Having an independent ratepayer advocate on hand to assess, among other considerations, the fairness of proposed water rates, was one of the cornerstones of the bill that created the SCV Water Agency in January.
For Sen. Scott Wilk, R-Santa Clarita, author of SB 634, such an advocate would serve as the watchdog looking out for unfair rate increases.
“Having an independent ratepayer advocate represents a voice for the little guy,” Wilk said Monday.
“There will be an independent, authoritative ratepayer advocate who will stand up for consumers, both residential and commercial,” he said.
When his bill promising the creation of a brand new all encompassing water agency was being debated — and tweaked according to the concerns of critics and peers — the ratepayer advocate became a cornerstone of his legislation.
“Giving ratepayers an advocate is something I felt really strongly about and wanted to ensure was in the bill,” he said. “My staff and I spent months gathering information and input from not only some of the state’s top water and governance experts but from all SCV stakeholders, both pro and con.”
“We opened our doors and many citizens came in to see me personally to air their concerns or voice their support. It was clear to me that ratepayers wanted to have a representative who would stand up for them.”
Just where and how such an advocate would figure into SCV Water’s rate-setting process was the subject of discussion Monday, when members of the agency’s Finance and Administration Committee met.
Committee President Dan Mortensen, while honoring the commitment to have the role of ratepayer advocate written into the rate-setting process as spelled out in the Act, questioned the need for one on a fundamental level.
“Each one of us (board member) was elected by ratepayers, so each of us should be a ratepayer advocate,” he said. “We are the voice of the ratepayer.”
Transparency, others argue, is what an independent ratepayer advocate brings to the table.
“Adding a ratepayer advocate imparts an additional layer of transparency and objective review for the board to consider as rates are developed and approved, insuring the rates are reasonable and fair in the provision of reliable and safe water,” SCV Water General Manager Matt Stone said Tuesday.

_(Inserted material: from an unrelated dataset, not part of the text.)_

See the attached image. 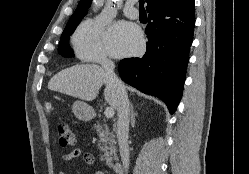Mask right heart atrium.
I'll return each mask as SVG.
<instances>
[{"label":"right heart atrium","instance_id":"d8ad5b80","mask_svg":"<svg viewBox=\"0 0 249 174\" xmlns=\"http://www.w3.org/2000/svg\"><path fill=\"white\" fill-rule=\"evenodd\" d=\"M106 27V22L100 17L87 18L79 24L73 35V47L80 60L94 63L109 61L104 43Z\"/></svg>","mask_w":249,"mask_h":174}]
</instances>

Even before it became law Jan. 1, the idea of an objective ratepayer reviewer was discussed by water officials trying to form the new agency.

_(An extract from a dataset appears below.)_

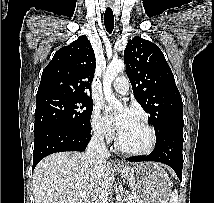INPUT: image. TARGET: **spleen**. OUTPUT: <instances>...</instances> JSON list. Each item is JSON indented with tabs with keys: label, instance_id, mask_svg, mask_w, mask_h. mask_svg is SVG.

“In developing the proposed merger of water agencies, the governing boards of Newhall County Water District and Castaic Lake Water Agency felt that an additional level of review, by an independent party accountable directly to the Board, would provide further confidence in ratemaking decisions that the new Agency would face going forward,” Stone said.
“Senator Wilk agreed with and supported the concept and legislation provided for use of a rate setting process that includes a ratepayer advocate function,” he said, noting SB 634 required the new board to adopt a rate-setting policy that included a ratepayer advocate function by the end of this year.

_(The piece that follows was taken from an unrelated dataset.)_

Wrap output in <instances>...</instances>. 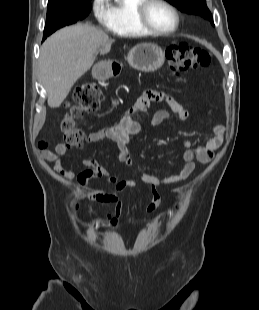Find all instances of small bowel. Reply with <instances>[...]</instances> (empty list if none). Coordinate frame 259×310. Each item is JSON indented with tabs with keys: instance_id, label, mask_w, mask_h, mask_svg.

“The board and public benefit from an additional level of review of rate and fee proposals,” Stone said. “By integrating water services under one umbrella in the Santa Clarita Valley, we added efficiencies and cost savings in many areas.
“We also wanted to reassure customers that rates would continue to reflect the accurate cost of providing services, and a rate payer advocate provides that additional level of accountability and review for the new unified Board of SCV Water,” he said.
Such an advocate would review specific financial proposals, such as water rates, and then form an opinion to be shared with the board and the public.
Once in place, with the role of independent ratepayer advocate clearly defined, board members would be bound to work with that person for at least four years.
After that, board members could get rid of the advocate.
Senate Bill 634 states: “The board of directors shall not eliminate the ratepayer advocate role before January 1, 2023. On and after January 1, 2023, the board of directors may eliminate the ratepayer advocate role with an affirmative vote of four-fifths of its membership.